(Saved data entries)
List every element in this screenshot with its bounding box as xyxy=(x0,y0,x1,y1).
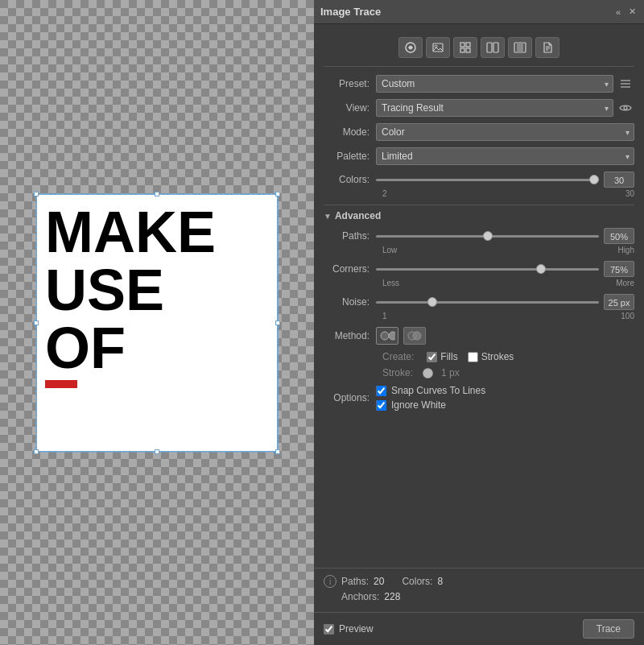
colors-slider[interactable] xyxy=(376,179,599,181)
corners-row: Corners: 75% xyxy=(324,261,634,277)
selection-handle-bm[interactable] xyxy=(155,449,159,454)
anchors-stat-value: 228 xyxy=(384,591,400,602)
advanced-arrow: ▼ xyxy=(324,212,332,221)
ignore-white-checkbox[interactable] xyxy=(376,400,386,411)
divider1 xyxy=(324,205,634,205)
colors-min-label: 2 xyxy=(382,189,387,198)
selection-handle-bl[interactable] xyxy=(34,449,39,454)
panel-footer: Preview Trace xyxy=(314,612,644,645)
panel-titlebar: Image Trace « ✕ xyxy=(314,0,644,24)
corners-less-label: Less xyxy=(382,279,399,287)
strokes-label: Strokes xyxy=(481,351,514,362)
paths-low-label: Low xyxy=(382,246,397,254)
selection-handle-tl[interactable] xyxy=(34,192,39,196)
options-controls: Snap Curves To Lines Ignore White xyxy=(376,385,634,411)
artwork-container: MAKE USE OF xyxy=(36,194,278,452)
preview-check: Preview xyxy=(324,623,374,635)
preview-checkbox[interactable] xyxy=(324,624,334,635)
create-label: Create: xyxy=(382,351,414,362)
trace-button[interactable]: Trace xyxy=(583,619,634,639)
palette-dropdown-wrapper[interactable]: Limited xyxy=(376,147,634,165)
info-icon: i xyxy=(324,575,336,588)
anchors-stat-label: Anchors: xyxy=(341,591,379,602)
mode-control: Color xyxy=(376,123,634,141)
noise-row: Noise: 25 px xyxy=(324,294,634,310)
snap-curves-checkbox[interactable] xyxy=(376,386,386,396)
artwork-line3: OF xyxy=(45,319,269,377)
stroke-label: Stroke: xyxy=(382,367,413,378)
view-select[interactable]: Tracing Result xyxy=(376,99,613,117)
mode-select[interactable]: Color xyxy=(376,123,634,141)
palette-select[interactable]: Limited xyxy=(376,147,634,165)
colors-row: Colors: 30 xyxy=(324,172,634,188)
photo-btn[interactable] xyxy=(426,37,450,58)
silhouette-btn[interactable] xyxy=(508,37,532,58)
preview-label: Preview xyxy=(339,623,374,635)
strokes-checkbox[interactable] xyxy=(468,352,478,362)
palette-row: Palette: Limited xyxy=(324,147,634,165)
colors-stat-value: 8 xyxy=(437,576,443,587)
fills-label: Fills xyxy=(440,351,457,362)
stats-row2: Anchors: 228 xyxy=(324,591,634,602)
svg-point-20 xyxy=(413,332,421,340)
stats-area: i Paths: 20 Colors: 8 Anchors: 228 xyxy=(314,568,644,612)
grid-btn[interactable] xyxy=(453,37,477,58)
stroke-radio[interactable] xyxy=(423,368,433,378)
selection-handle-ml[interactable] xyxy=(34,320,39,325)
artwork-line2: USE xyxy=(45,261,269,319)
fills-checkbox[interactable] xyxy=(427,352,437,362)
corners-range-labels: Less More xyxy=(382,279,634,287)
noise-slider[interactable] xyxy=(376,301,599,304)
selection-handle-mr[interactable] xyxy=(275,320,280,325)
noise-range-labels: 1 100 xyxy=(382,312,634,320)
corners-slider[interactable] xyxy=(376,268,599,271)
stats-row1: i Paths: 20 Colors: 8 xyxy=(324,575,634,588)
mode-dropdown-wrapper[interactable]: Color xyxy=(376,123,634,141)
svg-rect-4 xyxy=(466,43,470,47)
preset-control: Custom xyxy=(376,75,634,93)
stroke-row: Stroke: 1 px xyxy=(382,367,634,378)
ignore-white-label: Ignore White xyxy=(391,399,446,411)
selection-handle-tm[interactable] xyxy=(155,192,159,196)
panel-content: Preset: Custom View: xyxy=(314,24,644,568)
selection-handle-br[interactable] xyxy=(275,449,280,454)
noise-value: 25 px xyxy=(604,294,634,310)
red-dash xyxy=(45,380,77,388)
strokes-item: Strokes xyxy=(468,351,514,362)
document-btn[interactable] xyxy=(535,37,559,58)
view-eye-btn[interactable] xyxy=(617,99,634,117)
method-overlapping-btn[interactable] xyxy=(403,327,426,345)
paths-slider[interactable] xyxy=(376,235,599,238)
preset-menu-btn[interactable] xyxy=(617,75,634,93)
view-label: View: xyxy=(324,102,376,114)
panel-title: Image Trace xyxy=(320,6,381,18)
corners-value: 75% xyxy=(604,261,634,277)
advanced-section-header: ▼ Advanced xyxy=(324,210,634,221)
view-dropdown-wrapper[interactable]: Tracing Result xyxy=(376,99,613,117)
svg-rect-1 xyxy=(433,43,443,52)
colors-range-labels: 2 30 xyxy=(382,189,634,198)
panel-collapse-btn[interactable]: « xyxy=(614,6,622,17)
advanced-label: Advanced xyxy=(335,210,381,221)
colors-value: 30 xyxy=(604,172,634,188)
create-row: Create: Fills Strokes xyxy=(382,351,634,362)
preset-select[interactable]: Custom xyxy=(376,75,613,93)
fills-item: Fills xyxy=(427,351,457,362)
preset-dropdown-wrapper[interactable]: Custom xyxy=(376,75,613,93)
corners-label: Corners: xyxy=(324,263,376,275)
panel-close-btn[interactable]: ✕ xyxy=(627,6,638,17)
paths-high-label: High xyxy=(617,246,634,254)
auto-color-btn[interactable] xyxy=(398,37,423,58)
mode-label: Mode: xyxy=(324,126,376,138)
paths-stat-value: 20 xyxy=(374,576,384,587)
palette-label: Palette: xyxy=(324,151,376,162)
canvas-area: MAKE USE OF xyxy=(0,0,314,645)
halftone-btn[interactable] xyxy=(481,37,505,58)
selection-handle-tr[interactable] xyxy=(275,192,280,196)
noise-min-label: 1 xyxy=(382,312,387,320)
corners-control: 75% xyxy=(376,261,634,277)
snap-curves-label: Snap Curves To Lines xyxy=(391,385,485,396)
method-abutting-btn[interactable] xyxy=(376,327,398,345)
svg-point-18 xyxy=(381,332,389,340)
artwork-line1: MAKE xyxy=(45,203,269,261)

_TASK DETAILS_.
Repeat each entry exactly as it appears; skip any picture.

_RESPONSE TO THE EXERCISE_.
List every element in this screenshot with its bounding box as xyxy=(x0,y0,x1,y1).
colors-slider[interactable] xyxy=(376,179,599,181)
corners-row: Corners: 75% xyxy=(324,261,634,277)
selection-handle-bm[interactable] xyxy=(155,449,159,454)
anchors-stat-value: 228 xyxy=(384,591,400,602)
advanced-arrow: ▼ xyxy=(324,212,332,221)
ignore-white-checkbox[interactable] xyxy=(376,400,386,411)
divider1 xyxy=(324,205,634,205)
colors-min-label: 2 xyxy=(382,189,387,198)
selection-handle-bl[interactable] xyxy=(34,449,39,454)
panel-footer: Preview Trace xyxy=(314,612,644,645)
panel-titlebar: Image Trace « ✕ xyxy=(314,0,644,24)
corners-less-label: Less xyxy=(382,279,399,287)
strokes-label: Strokes xyxy=(481,351,514,362)
paths-low-label: Low xyxy=(382,246,397,254)
selection-handle-tl[interactable] xyxy=(34,192,39,196)
options-controls: Snap Curves To Lines Ignore White xyxy=(376,385,634,411)
artwork-container: MAKE USE OF xyxy=(36,194,278,452)
preview-check: Preview xyxy=(324,623,374,635)
preview-checkbox[interactable] xyxy=(324,624,334,635)
create-label: Create: xyxy=(382,351,414,362)
trace-button[interactable]: Trace xyxy=(583,619,634,639)
palette-dropdown-wrapper[interactable]: Limited xyxy=(376,147,634,165)
info-icon: i xyxy=(324,575,336,588)
anchors-stat-label: Anchors: xyxy=(341,591,379,602)
mode-control: Color xyxy=(376,123,634,141)
noise-row: Noise: 25 px xyxy=(324,294,634,310)
snap-curves-checkbox[interactable] xyxy=(376,386,386,396)
artwork-line3: OF xyxy=(45,319,269,377)
stroke-label: Stroke: xyxy=(382,367,413,378)
view-select[interactable]: Tracing Result xyxy=(376,99,613,117)
mode-select[interactable]: Color xyxy=(376,123,634,141)
palette-select[interactable]: Limited xyxy=(376,147,634,165)
colors-row: Colors: 30 xyxy=(324,172,634,188)
photo-btn[interactable] xyxy=(426,37,450,58)
silhouette-btn[interactable] xyxy=(508,37,532,58)
preview-label: Preview xyxy=(339,623,374,635)
strokes-checkbox[interactable] xyxy=(468,352,478,362)
palette-row: Palette: Limited xyxy=(324,147,634,165)
colors-stat-value: 8 xyxy=(437,576,443,587)
fills-label: Fills xyxy=(440,351,457,362)
stats-row2: Anchors: 228 xyxy=(324,591,634,602)
svg-point-20 xyxy=(413,332,421,340)
stats-area: i Paths: 20 Colors: 8 Anchors: 228 xyxy=(314,568,644,612)
grid-btn[interactable] xyxy=(453,37,477,58)
stroke-radio[interactable] xyxy=(423,368,433,378)
selection-handle-ml[interactable] xyxy=(34,320,39,325)
artwork-line2: USE xyxy=(45,261,269,319)
fills-checkbox[interactable] xyxy=(427,352,437,362)
corners-range-labels: Less More xyxy=(382,279,634,287)
noise-slider[interactable] xyxy=(376,301,599,304)
selection-handle-mr[interactable] xyxy=(275,320,280,325)
noise-range-labels: 1 100 xyxy=(382,312,634,320)
corners-slider[interactable] xyxy=(376,268,599,271)
stats-row1: i Paths: 20 Colors: 8 xyxy=(324,575,634,588)
mode-dropdown-wrapper[interactable]: Color xyxy=(376,123,634,141)
svg-rect-4 xyxy=(466,43,470,47)
preset-control: Custom xyxy=(376,75,634,93)
stroke-row: Stroke: 1 px xyxy=(382,367,634,378)
ignore-white-label: Ignore White xyxy=(391,399,446,411)
selection-handle-tm[interactable] xyxy=(155,192,159,196)
panel-content: Preset: Custom View: xyxy=(314,24,644,568)
selection-handle-br[interactable] xyxy=(275,449,280,454)
noise-value: 25 px xyxy=(604,294,634,310)
red-dash xyxy=(45,380,77,388)
strokes-item: Strokes xyxy=(468,351,514,362)
document-btn[interactable] xyxy=(535,37,559,58)
view-eye-btn[interactable] xyxy=(617,99,634,117)
method-overlapping-btn[interactable] xyxy=(403,327,426,345)
paths-slider[interactable] xyxy=(376,235,599,238)
preset-menu-btn[interactable] xyxy=(617,75,634,93)
view-label: View: xyxy=(324,102,376,114)
panel-title: Image Trace xyxy=(320,6,381,18)
corners-value: 75% xyxy=(604,261,634,277)
advanced-section-header: ▼ Advanced xyxy=(324,210,634,221)
view-dropdown-wrapper[interactable]: Tracing Result xyxy=(376,99,613,117)
svg-rect-1 xyxy=(433,43,443,52)
colors-range-labels: 2 30 xyxy=(382,189,634,198)
panel-collapse-btn[interactable]: « xyxy=(614,6,622,17)
advanced-label: Advanced xyxy=(335,210,381,221)
colors-value: 30 xyxy=(604,172,634,188)
create-row: Create: Fills Strokes xyxy=(382,351,634,362)
preset-select[interactable]: Custom xyxy=(376,75,613,93)
fills-item: Fills xyxy=(427,351,457,362)
preset-dropdown-wrapper[interactable]: Custom xyxy=(376,75,613,93)
corners-label: Corners: xyxy=(324,263,376,275)
panel-close-btn[interactable]: ✕ xyxy=(627,6,638,17)
paths-high-label: High xyxy=(617,246,634,254)
auto-color-btn[interactable] xyxy=(398,37,423,58)
mode-label: Mode: xyxy=(324,126,376,138)
paths-stat-value: 20 xyxy=(374,576,384,587)
palette-label: Palette: xyxy=(324,151,376,162)
canvas-area: MAKE USE OF xyxy=(0,0,314,645)
halftone-btn[interactable] xyxy=(481,37,505,58)
selection-handle-tr[interactable] xyxy=(275,192,280,196)
noise-min-label: 1 xyxy=(382,312,387,320)
corners-control: 75% xyxy=(376,261,634,277)
snap-curves-label: Snap Curves To Lines xyxy=(391,385,485,396)
method-abutting-btn[interactable] xyxy=(376,327,398,345)
svg-point-18 xyxy=(381,332,389,340)
artwork-line1: MAKE xyxy=(45,203,269,261)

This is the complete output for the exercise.